I have been working on an Excel file and looking out to find out accuracy percentage by using Fuzzy match / any other method from another sheet using an dataframe. Matching other column values using one column having unique values.
Input values:
Sheet 1
identity_no address Pincode company_name
IN2231 Delhi, Indi 110030 AXN pvt Ltd
UK654 London, Uk 897653 Aviva Intl Ltd
SL1432 Colombo, Srilanka 07658 Ship Incorporations
LK0678 Libya, Sns 5674332 Oppo Mobiles pvt ltd
Master Data Sheet 2
identity_no address Pincode company_name
IN2231 Delhi, India 110030 AXN pvt Ltd
UK654 London, Uk 897653 Aviva Intl Ltd
SL1432 Colombo, Srilanka 07658 Ship Incorporations
Looking out to map the column values from Master Data Sheet 2 and update the values into Sheet 1 only when matching accuracy percentage is more than 75% . based on identity_no. Also if any identity_no is not present in Sheet 2, We also need to update into sheet 2.
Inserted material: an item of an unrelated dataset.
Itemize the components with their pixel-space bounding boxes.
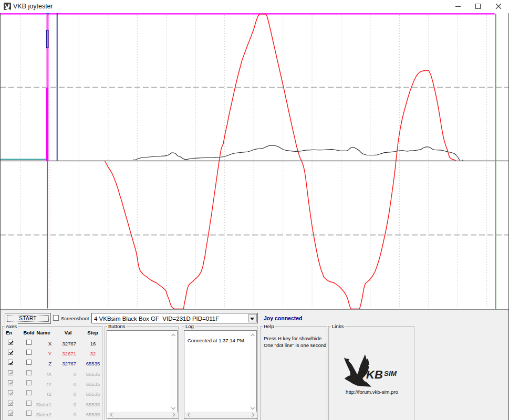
svg-text:SIM: SIM: [384, 370, 397, 377]
svg-text:KB: KB: [366, 368, 383, 381]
I have tried to use Fuzzy match bot couldn't worked
Script i have been trying to use so far is
df = pd.read_excel(open(r'input.xlsx', 'rb'), sheet_name='sheet1')
df2 = pd.read_excel(open(r'master_data.xlsx', 'rb'), sheet_name='sheet2')
from difflib import SequenceMatcher
lst = df2[['identity_no','address', 'Pincode', 'company_name']]
def closest(s):
highest = 0
result = ''
for i in lst:
temp = SequenceMatcher(None, s, i).ratio() #Similarity Ratio
if temp > highest:
highest = temp
result = i
return result
How to check for the matching accuracy percentage and only execute the further process when it is more than 75%
df[['identity_no','address', 'Pincode', 'company_name']] = df[['identity_no','address', 'Pincode', 'company_name']] .apply(lambda x: closest(x))